My vision of the perfect road car is a front-engined Grand Touring (GT) car. These cars have the room for occasional weekend trips as well as the performance and exclusivity we desire in a supercar. Let us look at the prospects. Leading the way from Italy is Ferrari with the current 599 GTB Fiorano. This is a classic front-engine, 12-cylinder GT car. Also from Italy is the Maserati GranTurismo, a beautiful V8-powered GT. Italians invented the modern super car concept, so they must be considered first.
From England, the home of the classic Grand Tourer, there are two Aston Martin models, the DB9 and V8 Vantage. The DB9 uses a 6.0L v12 while the Vantage makes do with a 4.7L V8. But let’s not forget the Jaguar XK, which is gorgeous, but lives in the shadow of the Vantage.
I would like to include the Corvette, but GM has always managed to make this front-engined car with less storage space than most mid- and rear-engined cars.
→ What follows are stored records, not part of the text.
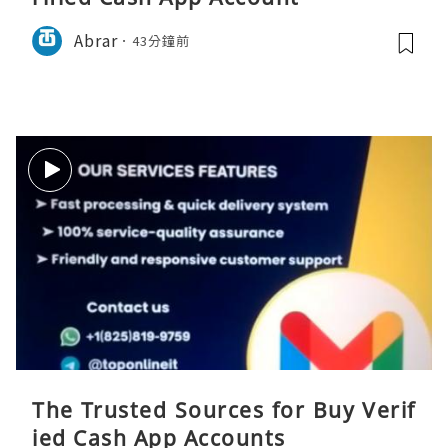
Abrar
43分鐘前
The Trusted Sources for Buy Verif
ied Cash App Accounts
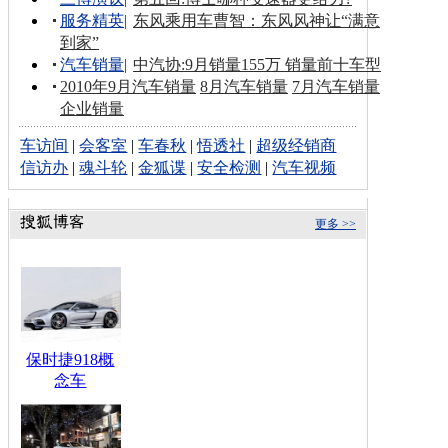
服务精英
|
东风乘用车曹智：东风风神让“满意
到家”
汽车销量
|
中汽协:9月销量155万 销量前十车型
2010年9月汽车销量
8月汽车销量
7月汽车销量
企业销量
车访间
|
会客室
|
车春秋
|
悟透社
|
超级经销商
信访办
|
魂斗轮
|
金狐谍
|
安全检测
|
汽车视频
更多 >>
保时捷918概
念车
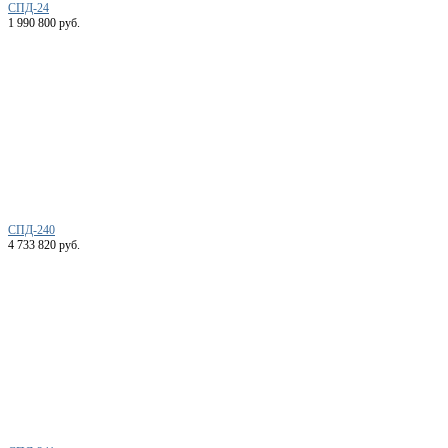
СПД-24
1 990 800 руб.
СПД-240
4 733 820 руб.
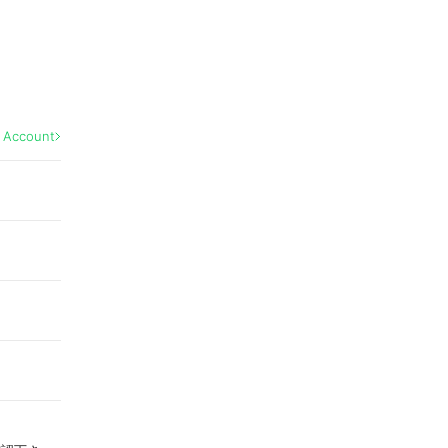
l Account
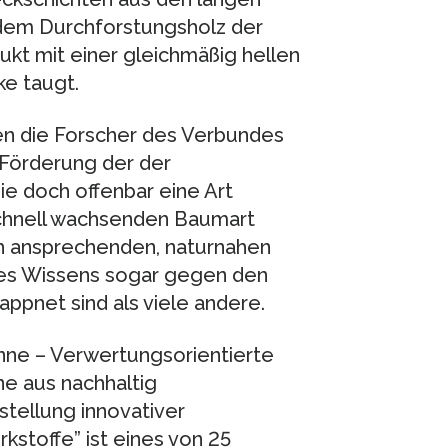
 dem Durchforstungsholz der
kt mit einer gleichmäßig hellen
ke taugt.
en die Forscher des Verbundes
 Förderung der der
e doch offenbar eine Art
schnell wachsenden Baumart
ch ansprechenden, naturnahen
des Wissens sogar gegen den
pnet sind als viele andere.
ne – Verwertungsorientierte
e aus nachhaltig
tellung innovativer
stoffe” ist eines von 25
And a Viper, well, is just a Viper. Exciting, but not really a driver’s car. You will notice a lack of German makes, they make great cars, of that there is no question, but my car has to have passion and passion, for me, only comes from sports cars made in England or Italy.
With the list now shortened, I had to make a decision. We have the DB9, Vantage, XK, 599, and GranTurismo left to work with. Remember I want to drive this car, so it has to be somewhat reliable. Out went the Ferrari. Sadly there is no market for high-mileage used Ferraris. Besides, modern Ferraris aren’t as beautiful as they once were. They may be more efficient but not as beautiful. As for the DB9, it’s a beautiful car, but it’s not a daily driver.
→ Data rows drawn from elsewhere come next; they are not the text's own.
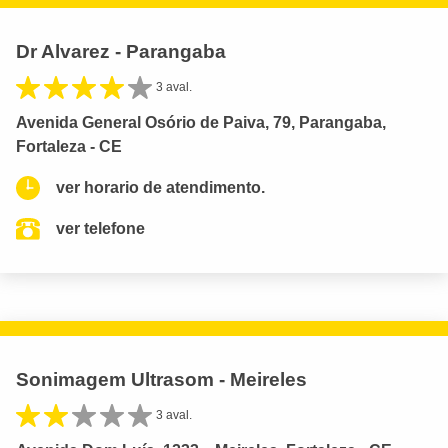
Dr Alvarez - Parangaba
3 aval.
Avenida General Osório de Paiva, 79, Parangaba,
Fortaleza - CE
ver horario de atendimento.
ver telefone
Sonimagem Ultrasom - Meireles
3 aval.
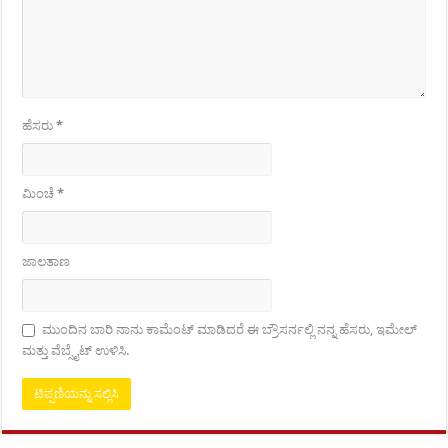
ಹೆಸರು
*
ಮಿಂಚೆ
*
ಜಾಲತಾಣ
ಮುಂದಿನ ಬಾರಿ ನಾನು ಕಾಮೆಂಟ್ ಮಾಡಿದರೆ ಈ ಬ್ರೌಸರ್ನಲ್ಲಿ ನನ್ನ ಹೆಸರು, ಇಮೇಲ್
ಮತ್ತು ವೆಬ್ಸೈಟ್ ಉಳಿಸಿ.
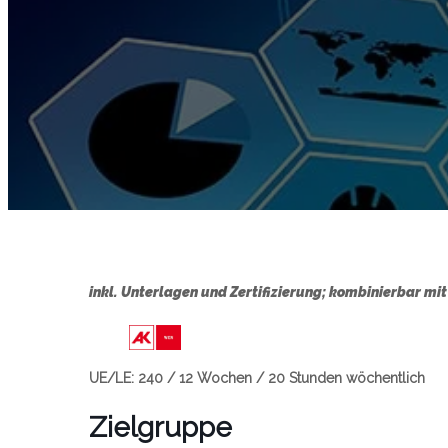
inkl. Unterlagen und Zertifizierung; kombinierbar m
Link zu https://wien.arbeiterkamme
UE/LE: 240 / 12 Wochen / 20 Stunden wöchentlich
Zielgruppe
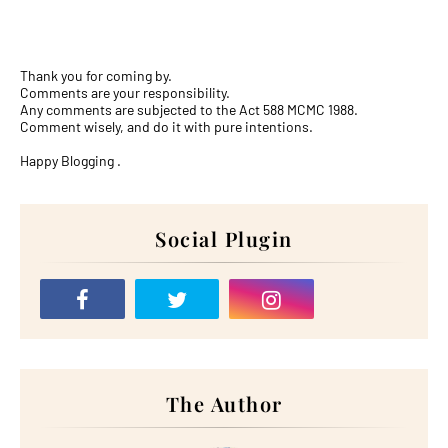
Thank you for coming by.
Comments are your responsibility.
Any comments are subjected to the Act 588 MCMC 1988.
Comment wisely, and do it with pure intentions.
Happy Blogging .
Social Plugin
The Author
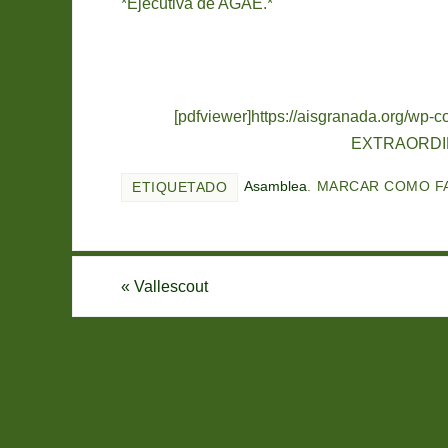
*Ejecutiva de AGAE.*
[pdfviewer]https://aisgranada.org/
EXTRAORDINA
Asamblea
.
MARCAR COMO F
ETIQUETADO
«
Vallescout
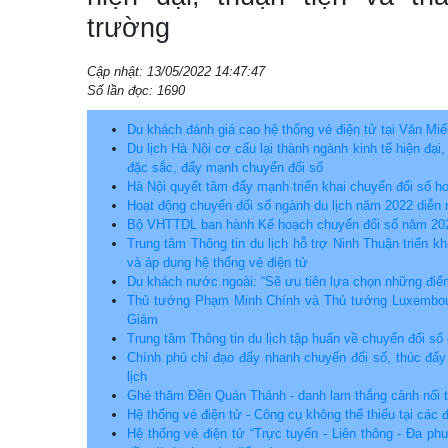
trường
Cập nhật: 13/05/2022 14:47:47
Số lần đọc: 1690
Du khách đánh giá cao hệ thống vé điện tử tại Văn M
Du lịch Hà Nội cơ cấu lại thành ngành kinh tế hiện đại
đặc sắc, đẩy mạnh chuyển đổi số
Hà Nội quyết tâm đẩy mạnh triển khai chuyển đổi số ho
Hoạt động chuyển đổi số ngành du lịch năm 2022 diễn r
Bộ VHTTDL ban hành Kế hoạch chuyển đổi số năm 20
Trung tâm Thông tin du lịch hỗ trợ Ninh Thuận triển k
và áp dụng hệ thống vé điện tử
Du khách nước ngoài: “Sẽ ưu tiên lựa chọn những điể
Thủ tướng Phạm Minh Chính và Thủ tướng Luxembou
Giám
Trung tâm Thông tin du lịch tập huấn về chuyển đổi số 
Chính phủ chỉ đạo đẩy nhanh chuyển đổi số, thúc đẩy 
lịch
Ghé thăm Đền Quán Thánh - danh lam thắng cảnh nổi t
Hệ thống vé điện tử - Công cụ không thể thiếu tại các
Hệ thống vé điện tử “Trực tuyến - Liên thông - Đa ph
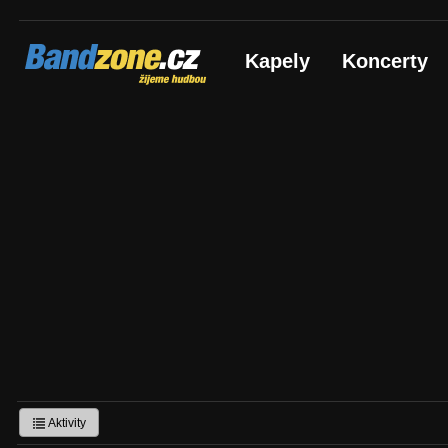
Bandzone.cz
Kapely
Koncerty
žijeme hudbou
Aktivity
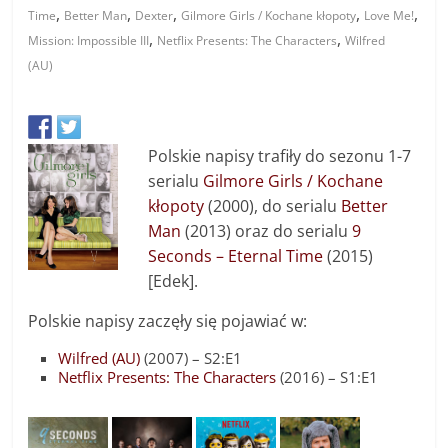
,
,
,
,
,
Time
Better Man
Dexter
Gilmore Girls / Kochane kłopoty
Love Me!
,
,
Mission: Impossible III
Netflix Presents: The Characters
Wilfred
(AU)
Polskie napisy trafiły do sezonu 1-7
serialu
Gilmore Girls / Kochane
kłopoty
(2000), do serialu
Better
Man
(2013) oraz do serialu
9
Seconds – Eternal Time
(2015)
[Edek].
Polskie napisy zaczęły się pojawiać w:
Wilfred (AU)
(2007) – S2:E1
Netflix Presents: The Characters
(2016) – S1:E1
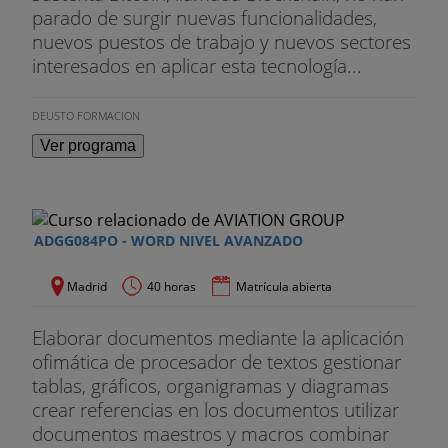
parado de surgir nuevas funcionalidades,
nuevos puestos de trabajo y nuevos sectores
interesados en aplicar esta tecnología...
DEUSTO FORMACION
Ver programa
ADGG084PO - WORD NIVEL AVANZADO
Madrid
40 horas
Matrícula abierta
Elaborar documentos mediante la aplicación
ofimática de procesador de textos gestionar
tablas, gráficos, organigramas y diagramas
crear referencias en los documentos utilizar
documentos maestros y macros combinar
Now there are three and the next to go is the Jaguar. Not that the Jaguar isn’t a good car, it’s just that it isn’t an exclusive car next to its design cousin, the Aston. (Remember we are still dreaming a little here, not actually making a purchase). On the surface, the Jaguar is the correct choice. A good daily driver with local service available. Very practical, very sensible and beautiful GT car. But, if I can only choose one, I cannot ignore exclusivity. Bye-bye Jag.
Both of my remaining choices are great cars, they are among the most beautiful road cars ever and they have a high degree of technical development. My final decision will be met with some criticism though, but it will be justified. I love the V8 Vantage, its aggressive looks, its sound, its raw performance. It is the car I should choose. With its manual gear box, great suspension and a timeless history that exudes future value, the Aston is wonderful machine.
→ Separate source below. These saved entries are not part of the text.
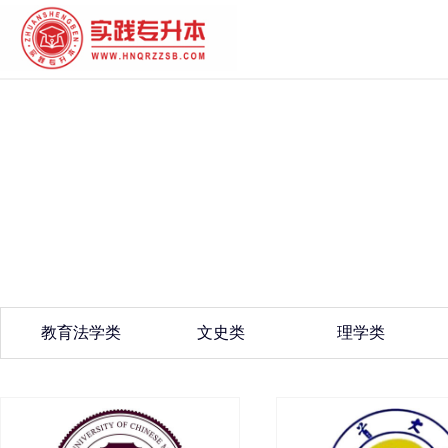
教育法学类
文史类
理学类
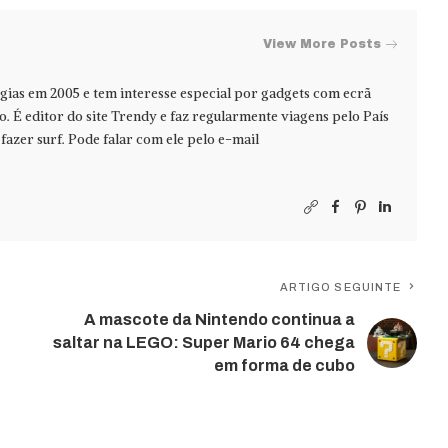
View More Posts
ias em 2005 e tem interesse especial por gadgets com ecrã
jo. É editor do site Trendy e faz regularmente viagens pelo País
azer surf. Pode falar com ele pelo e-mail
ARTIGO SEGUINTE
A mascote da Nintendo continua a
saltar na LEGO: Super Mario 64 chega
em forma de cubo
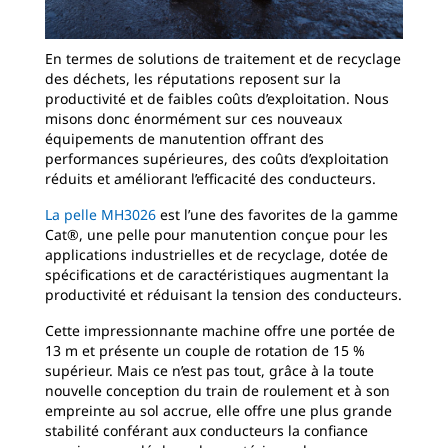
En termes de solutions de traitement et de recyclage
des déchets, les réputations reposent sur la
productivité et de faibles coûts d’exploitation. Nous
misons donc énormément sur ces nouveaux
équipements de manutention offrant des
performances supérieures, des coûts d’exploitation
réduits et améliorant l’efficacité des conducteurs.
La pelle MH3026
est l’une des favorites de la gamme
Cat®, une pelle pour manutention conçue pour les
applications industrielles et de recyclage, dotée de
spécifications et de caractéristiques augmentant la
productivité et réduisant la tension des conducteurs.
Cette impressionnante machine offre une portée de
13 m et présente un couple de rotation de 15 %
supérieur. Mais ce n’est pas tout, grâce à la toute
nouvelle conception du train de roulement et à son
empreinte au sol accrue, elle offre une plus grande
stabilité conférant aux conducteurs la confiance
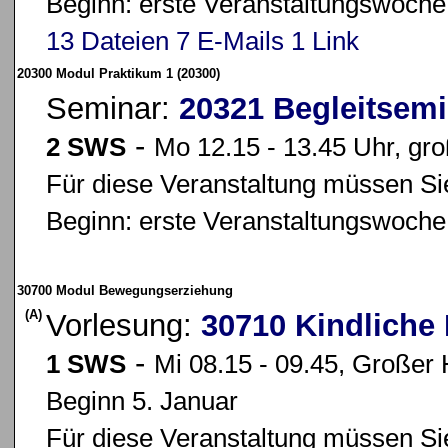
Beginn: erste Veranstaltungswoche
13 Dateien
7 E-Mails
1 Link
20300 Modul Praktikum 1 (20300)
Seminar:
20321 Begleitsemi
-
2 SWS
Mo 12.15 - 13.45 Uhr, gr
Für diese Veranstaltung müssen Sie
Beginn: erste Veranstaltungswoche
30700 Modul Bewegungserziehung
(A)
Vorlesung:
30710 Kindliche
-
1 SWS
Mi 08.15 - 09.45, Großer 
Beginn 5. Januar
Für diese Veranstaltung müssen Sie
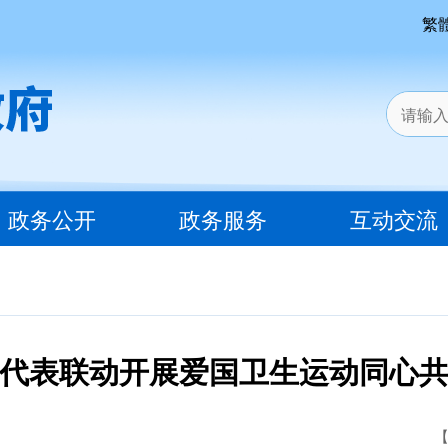
繁
政务公开
政务服务
互动交流
代表联动开展爱国卫生运动同心
【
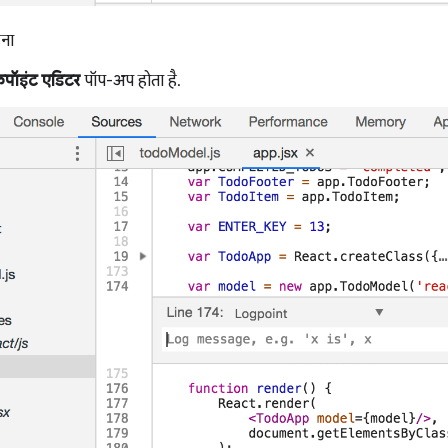
़ना
ेकपॉइंट एडिटर
पॉप-अप होता है.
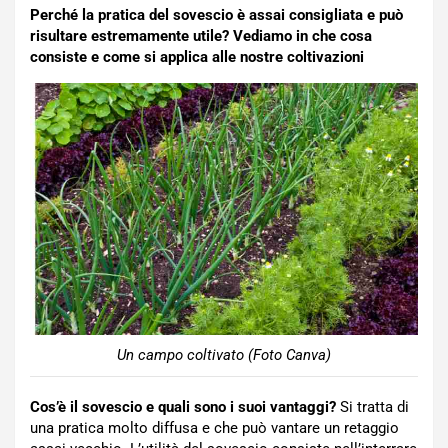
Perché la pratica del sovescio è assai consigliata e può
risultare estremamente utile? Vediamo in che cosa
consiste e come si applica alle nostre coltivazioni
Un campo coltivato (Foto Canva)
Cos’è il sovescio e quali sono i suoi vantaggi?
Si tratta di
una pratica molto diffusa e che può vantare un retaggio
I chose the Maserati! Why? The Maserati is Italian, very Italian. It is too beautiful to ignore. In Italy, style comes before substance and the Maserati is the most beautiful of all these beautiful cars. From every angle it is as close to perfection as a car can get. I know that there is too much technology in the car, it is a potential service nightmare with computer controlled everything and traditional Italian electrics. But in the end, I would gladly put up with a car with a personality to gain the beauty of this machine. Now, would I buy the standard touring version or the up-rated S model? Logic, for my intended use, points to the standard version. So I have chosen the GranTurismoS. You can’t be practical all the time, and who knows, I might just slide out to Mosport one day for a few hot laps.
Now you have my story, please tell us about yours.